# Programming Project 004  SOLUTION

Assignment Overview
The goal of this project is to gain more practice with file I/O, lists and functions.
Background
Data mining is the process of sorting through large amounts of data and picking out relevant information. Everyone from financial analysts to scientists use it to extract information from enormous data sets. These large data sets and the trend of analyzing them has come to be know as  "Big Data" http://en.wikipedia.org/wiki/Big_data
In this project, we want to do some preliminary data mining of the prices of Apple stock. Your program will calculate the monthly average prices of Apple stock from 1984 to 2013. You will report facts about the monthly highs and lows for this data.   Project Specifications
1. A file of Apple's daily stock's prices will be given to you, whose name is table.csv (we pulled it off the web). This file could be opened by notepad or similar text editor, and is delimited by commas. If you open it with Excel, it will show you the data as a spreadsheet.
2. You must implement the following functions:  a) get_input_descriptor() In this function, you are required to repeatedly prompt for the name of an input file until the user enters filename and the file can be opened for input.  Return a file descriptor attached to the opened file.   b) get_data_list(file_object, column_number) In this function, you are required to read the file of Apple's data. The function is flexible as it can read the data for any column of the data (0 through 6).

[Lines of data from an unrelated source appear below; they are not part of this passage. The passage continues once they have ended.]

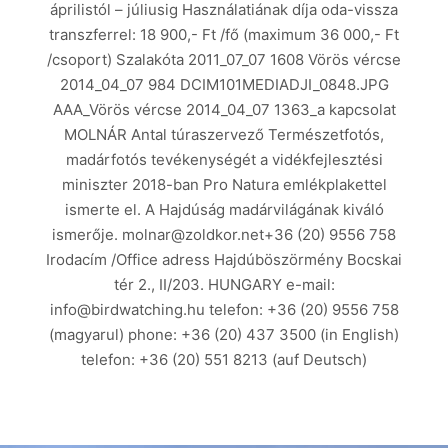
áprilistól – júliusig Használatiának díja oda-vissza
transzferrel: 18 900,- Ft /fő (maximum 36 000,- Ft
/csoport) Szalakóta 2011_07_07 1608 Vörös vércse
2014_04_07 984 DCIM101MEDIADJI_0848.JPG
AAA_Vörös vércse 2014_04_07 1363_a kapcsolat
MOLNÁR Antal túraszervező Természetfotós,
madárfotós tevékenységét a vidékfejlesztési
miniszter 2018-ban Pro Natura emlékplakettel
ismerte el. A Hajdúság madárvilágának kiváló
ismerője. molnar@zoldkor.net+36 (20) 9556 758
Irodacím /Office adress Hajdúböszörmény Bocskai
tér 2., II/203. HUNGARY e-mail:
info@birdwatching.hu telefon: +36 (20) 9556 758
(magyarul) phone: +36 (20) 437 3500 (in English)
telefon: +36 (20) 551 8213 (auf Deutsch)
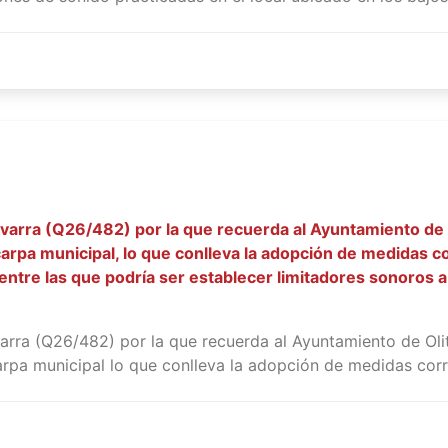
varra (Q26/482) por la que recuerda al Ayuntamiento de O
carpa municipal, lo que conlleva la adopción de medidas c
 entre las que podría ser establecer limitadores sonoros a
rra (Q26/482) por la que recuerda al Ayuntamiento de Olit
arpa municipal lo que conlleva la adopción de medidas corre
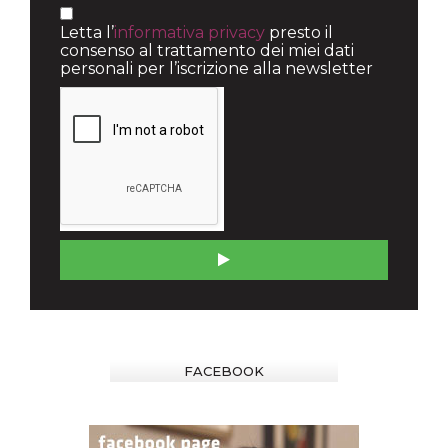
Letta l’
informativa privacy
presto il
consenso al trattamento dei miei dati
personali per l’iscrizione alla newsletter
FACEBOOK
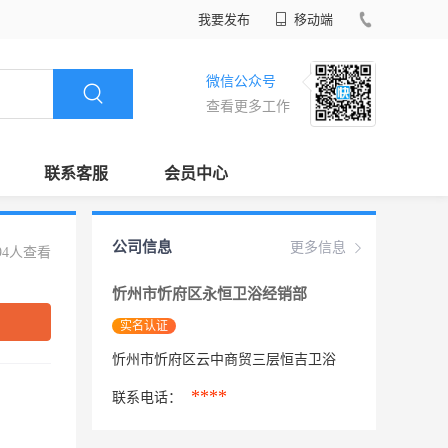
我要发布
移动端
微信公众号
查看更多工作
联系客服
会员中心
公司信息
更多信息
94人查看
忻州市忻府区永恒卫浴经销部
实名认证
忻州市忻府区云中商贸三层恒吉卫浴
****
联系电话：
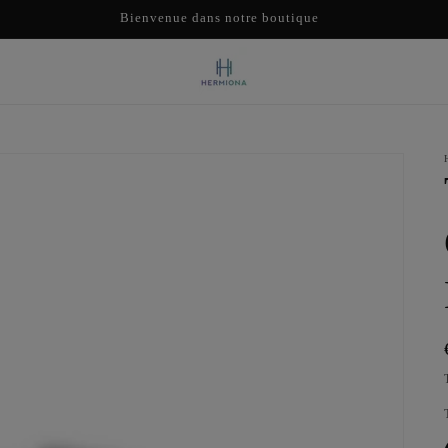
Bienvenue dans notre boutique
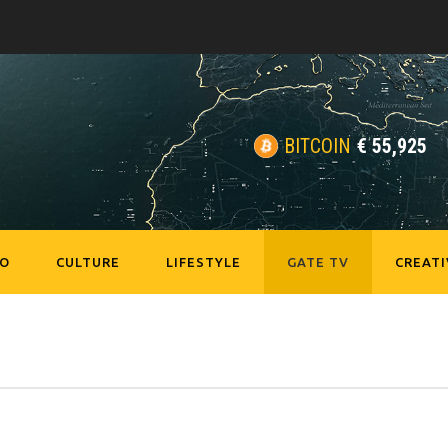
BITCOIN
€
55,925
EO
CULTURE
LIFESTYLE
GATE TV
CREATI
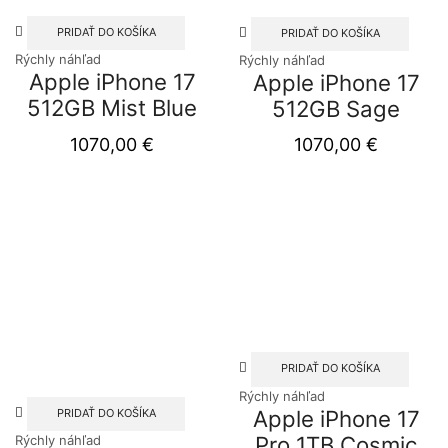
PRIDAŤ DO KOŠÍKA
PRIDAŤ DO KOŠÍKA
Rýchly náhľad
Rýchly náhľad
Apple iPhone 17
Apple iPhone 17
512GB Mist Blue
512GB Sage
1070,00
€
1070,00
€
PRIDAŤ DO KOŠÍKA
Rýchly náhľad
Apple iPhone 17
PRIDAŤ DO KOŠÍKA
Pro 1TB Cosmic
Rýchly náhľad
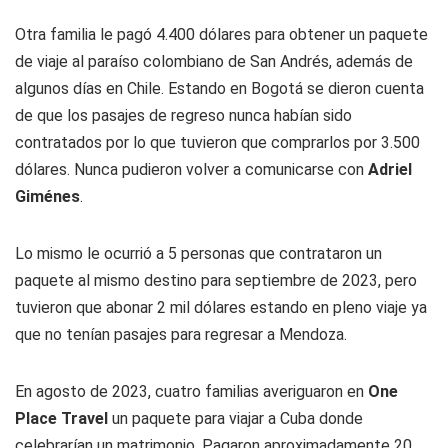
Otra familia le pagó 4.400 dólares para obtener un paquete
de viaje al paraíso colombiano de San Andrés, además de
algunos días en Chile. Estando en Bogotá se dieron cuenta
de que los pasajes de regreso nunca habían sido
contratados por lo que tuvieron que comprarlos por 3.500
dólares. Nunca pudieron volver a comunicarse con
Adriel
Giménes
.
Lo mismo le ocurrió a 5 personas que contrataron un
paquete al mismo destino para septiembre de 2023, pero
tuvieron que abonar 2 mil dólares estando en pleno viaje ya
que no tenían pasajes para regresar a Mendoza.
En agosto de 2023, cuatro familias averiguaron en
One
Place Travel
un paquete para viajar a Cuba donde
celebrarían un matrimonio. Pagaron aproximadamente 20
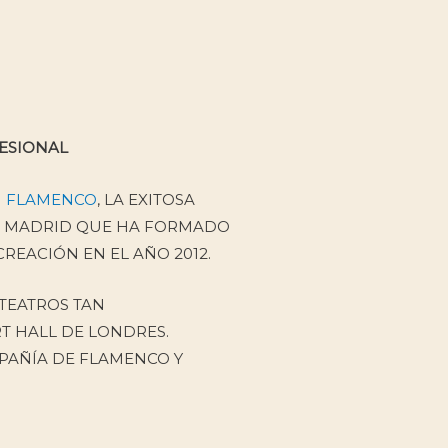
FESIONAL
N FLAMENCO
, LA EXITOSA
N MADRID QUE HA FORMADO
CREACIÓN EN EL AÑO 2012.
 TEATROS TAN
T HALL DE LONDRES.
PAÑÍA DE FLAMENCO Y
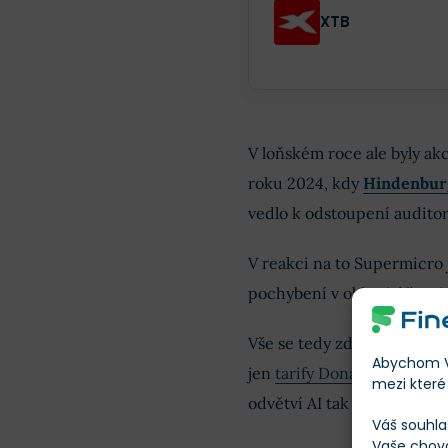
XTB
V loňském roce ale byly ak
roku 2024, kdy
Hindenbur
vedlo k odstoupení audito
V reakci na to Supermicro
pochybení v oblasti účetnic
Vše se tedy zdá být v pořá
Abychom Vá
jen
tarify Donalda Trumpa
mezi které 
odvětví AI tak důležitou fi
Váš souhla
Vaše chov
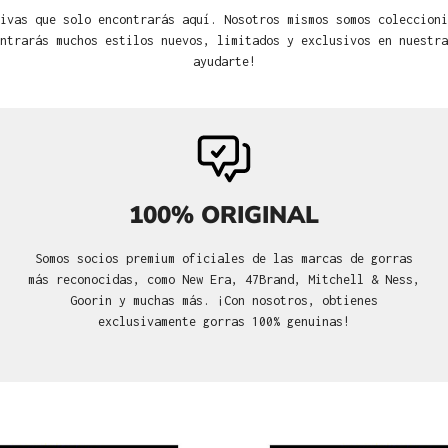
ivas que solo encontrarás aquí. Nosotros mismos somos coleccioni
ntrarás muchos estilos nuevos, limitados y exclusivos en nuestra
ayudarte!
100% ORIGINAL
Somos socios premium oficiales de las marcas de gorras
más reconocidas, como New Era, 47Brand, Mitchell & Ness,
Goorin y muchas más. ¡Con nosotros, obtienes
exclusivamente gorras 100% genuinas!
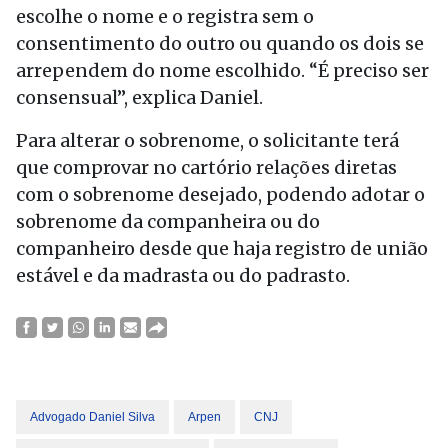
escolhe o nome e o registra sem o
consentimento do outro ou quando os dois se
arrependem do nome escolhido. “É preciso ser
consensual”, explica Daniel.
Para alterar o sobrenome, o solicitante terá
que comprovar no cartório relações diretas
com o sobrenome desejado, podendo adotar o
sobrenome da companheira ou do
companheiro desde que haja registro de união
estável e da madrasta ou do padrasto.
Advogado Daniel Silva
Arpen
CNJ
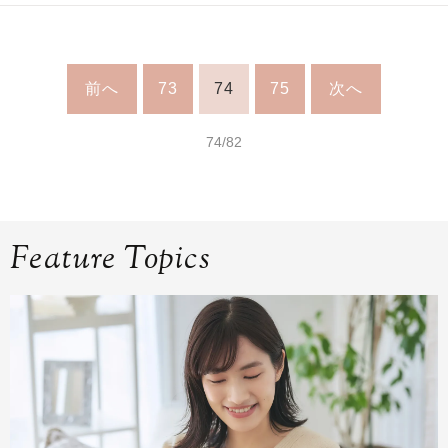
前へ
73
74
75
次へ
74/82
Feature Topics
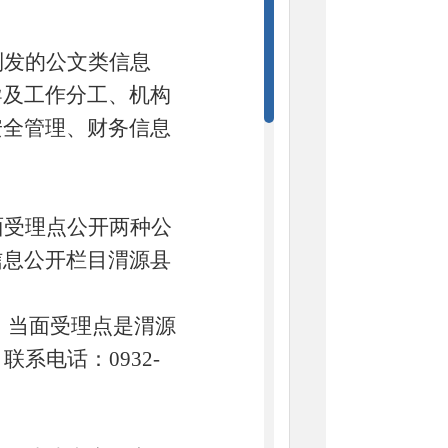
制发的公文类信息
导及工作分工、机构
安全管理、财务信息
面受理点公开两种公
信息公开栏目渭源县
x.html），当面受理点是渭源
系电话：0932-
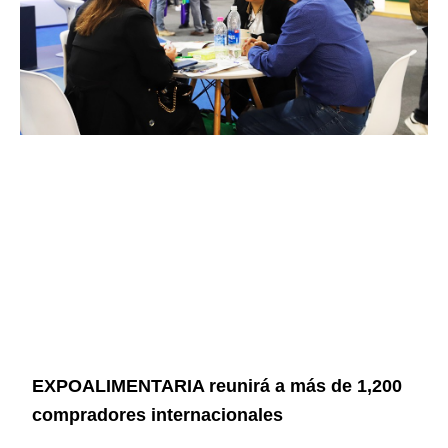
EXPOALIMENTARIA reunirá a más de 1,200
compradores internacionales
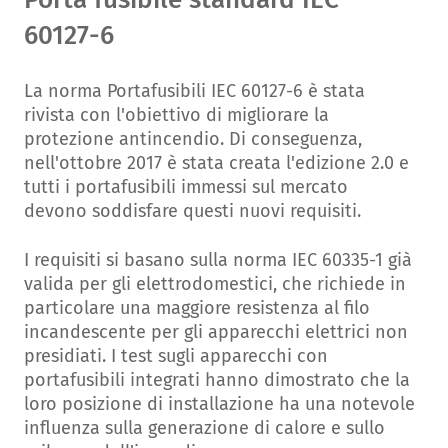
60127-6
La norma Portafusibili IEC 60127-6 è stata
rivista con l'obiettivo di migliorare la
protezione antincendio. Di conseguenza,
nell'ottobre 2017 è stata creata l'edizione 2.0 e
tutti i portafusibili immessi sul mercato
devono soddisfare questi nuovi requisiti.
I requisiti si basano sulla norma IEC 60335-1 già
valida per gli elettrodomestici, che richiede in
particolare una maggiore resistenza al filo
incandescente per gli apparecchi elettrici non
presidiati. I test sugli apparecchi con
portafusibili integrati hanno dimostrato che la
loro posizione di installazione ha una notevole
influenza sulla generazione di calore e sullo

If you read column 6, you are gathering the data for the "Adjusted Daily Close". If you read column 5, you are gathering data for the "Volume" that day. The function returns a list that consists of tuples. Each tuple is of the form: (date, column_data), the first value is a string, the second is a float. For example: ('201302-08', 474.98) if we were collecting data from column 6.   c) average_data(list_of_tuples) In this function the parameter is a list, the list of tuples generated by get_data_list above. You will average the data for each month, and generate a list of tuples. A tuple here will have the form: (data_avg, date), the first is a float, the second is a string. For example: (2972945.4545454546, '07:1985'). Note the date in the returned list does not contain a day any more.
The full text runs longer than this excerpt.